WHAT TO WORK ON :: Look below for the line containing "d’une collection hydro-sérique : présence" and the line containing "transvaginale."; repeat exactly those two lines and all lines between them, and nothing else.

☆ ☆ ☆ ☆ ☆ ☆ ☆

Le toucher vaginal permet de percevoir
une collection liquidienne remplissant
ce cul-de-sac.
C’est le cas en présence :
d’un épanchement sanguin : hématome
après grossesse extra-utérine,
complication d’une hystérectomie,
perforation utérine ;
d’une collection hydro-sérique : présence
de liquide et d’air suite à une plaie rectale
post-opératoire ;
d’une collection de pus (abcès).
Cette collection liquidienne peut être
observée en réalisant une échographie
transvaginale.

☆ ☆ ☆ ☆ ☆ ☆ ☆

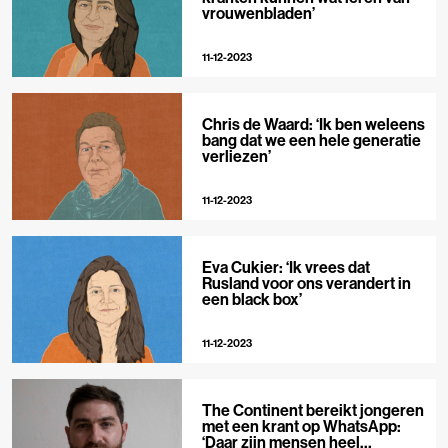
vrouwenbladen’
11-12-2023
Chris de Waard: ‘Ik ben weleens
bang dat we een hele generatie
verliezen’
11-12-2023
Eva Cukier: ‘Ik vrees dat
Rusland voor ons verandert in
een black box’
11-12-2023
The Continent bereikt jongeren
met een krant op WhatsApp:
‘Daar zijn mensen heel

☆ ☆ ☆ ☆ ☆ ☆ ☆

EXPECTED ANSWER ::
d’une collection hydro-sérique : présence
de liquide et d’air suite à une plaie rectale
post-opératoire ;
d’une collection de pus (abcès).
Cette collection liquidienne peut être
observée en réalisant une échographie
transvaginale.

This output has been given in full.